A sala do Tribunal do Júri foi reservada desta segunda (23) até sexta-feira (27), mas o veredito pode sair antes, segundo o Tribunal de Justiça do DF.
A primeira testemunha ouvida foi a delegada Mabel Faria Corrêa, que comandou parte das investigações do caso (veja mais abaixo). Ela assumiu a apuração após o afastamento da delegada Martha Vargas, acusada de diversas irregularidades na condução do inquérito.
O que está em jogo
Adriana Villela, de 55 anos, é ré por triplo homicídio em um processo com mais de 20 mil páginas. No dia do crime, no sexto andar do bloco C da 113 Sul, quadra nobre de Brasília, foram assassinados:
- o pai dela, José Guilherme Villela, 73 anos, ex-ministro do Tribunal Superior Eleitoral (TSE), com 38 facadas;
- a mãe dela, Maria Carvalho Mendes Villela, 69 anos, advogada, com 12 facadas;
- a empregada doméstica da família, Francisca Nascimento da Silva, 58 anos, com 23 facadas.
Adriana sempre negou todas as acusações. A defesa dela argumenta que o “processo é uma distorção psicológica feita pelo Ministério Público”. O advogado Antônio Carlos de Almeida Castro, o Kakay, alega que uma “linha do tempo” feita pela defesa comprova todos os passos da acusada no dia do crime.
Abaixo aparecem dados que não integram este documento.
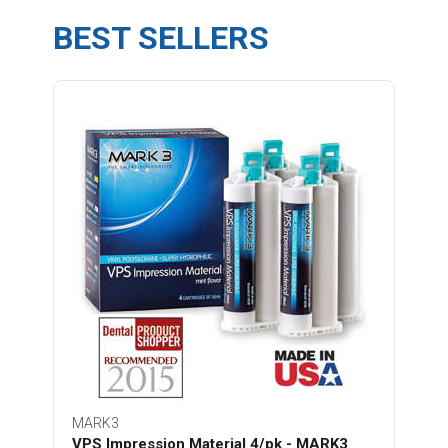
BEST SELLERS
MARK3
VPS Impression Material 4/pk - MARK3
Já o MP sempre disse ter convicção de que Adriana esteve na cena do crime e foi a mandante dos três assassinatos. Para a acusação, o laudo comprova a presença de impressões digitais dela em um dos cômodos do apartamento da família.
O julgamento
Adriana Villela chegou ao tribunal por volta das 9h, vestida de preto, acompanhada da filha, do irmão e de amigos. Minutos depois, postou em uma rede social a foto de uma vela com a imagem de São Expedito sobre uma das páginas do processo.
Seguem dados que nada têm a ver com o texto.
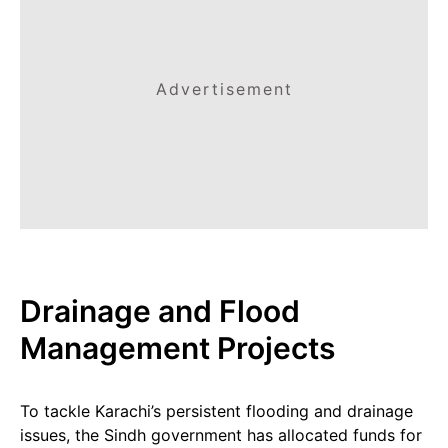
Advertisement
Drainage and Flood
Management Projects
To tackle Karachi’s persistent flooding and drainage
issues, the Sindh government has allocated funds for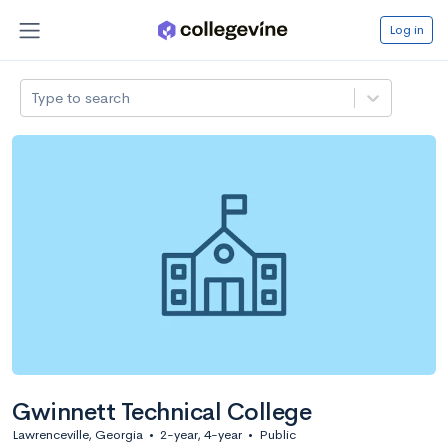
Log in
Type to search
Gwinnett Technical College
Lawrenceville, Georgia
•
2-year, 4-year
•
Public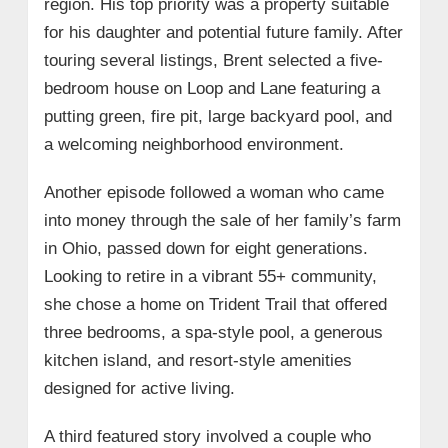
region. His top priority was a property suitable
for his daughter and potential future family. After
touring several listings, Brent selected a five-
bedroom house on Loop and Lane featuring a
putting green, fire pit, large backyard pool, and
a welcoming neighborhood environment.
Another episode followed a woman who came
into money through the sale of her family’s farm
in Ohio, passed down for eight generations.
Looking to retire in a vibrant 55+ community,
she chose a home on Trident Trail that offered
three bedrooms, a spa-style pool, a generous
kitchen island, and resort-style amenities
designed for active living.
A third featured story involved a couple who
Na mesma rede social, ela disse que o julgamento é a “oportunidade de esclarecer” quem é ela e a família. A arquiteta também agradeceu o apoio dos amigos.
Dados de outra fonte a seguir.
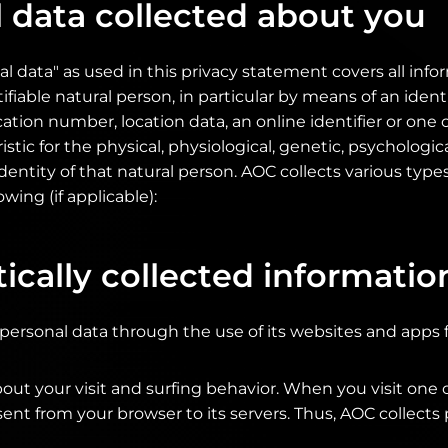
 data collected about you
l data" as used in this privacy statement covers all inf
tifiable natural person, in particular by means of an identi
cation number, location data, an online identifier or on
istic for the physical, physiological, genetic, psychologic
 identity of that natural person. AOC collects various type
owing (if applicable):
cally collected informatio
 personal data through the use of its websites and apps 
out your visit and surfing behavior. When you visit one 
 sent from your browser to its servers. Thus, AOC collects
O julgamento segue a seguinte ordem:
- Leitura das peças do processo;
- Depoimento das testemunhas de acusação e, em seguida, da defesa;
- Interrogatório da ré;
- Debates entre a promotoria e a defesa;
- Votação pelos jurados;
- Leitura da sentença.
A acusação convocou 17 testemunhas para o julgamento. A defesa, 22. Na semana passada, a defesa de Adriana Villela recorreu ao Supremo Tribunal Federal (STF) para pedir a suspensão do júri popular, mas o pedido foi recusado pelo ministro Gilmar Mendes.
As testemunhas
A primeira testemunha ouvida, a pedido da acusação, foi a delegada aposentada Mabel Faria Corrêa, que chefiava a Coordenação de Crimes Contra a Vida (Corvida) na época. “Nunca tinha me deparado com uma investigação tão ruim”, disse.
Ela assumiu as investigações após o afastamento de Martha Vargas, que usou uma vidente para guiar as investigações. Segundo Mabel, a vidente Rosa Maria Jaques passou informações equivocadas e mentiu para Martha Vargas, o que comprometeu as apurações iniciais.
De acordo com a delegada, um dos condenados pela execução do assassinato confirmou a presença de Adriana Villela no apartamento das vítimas, no dia do crime.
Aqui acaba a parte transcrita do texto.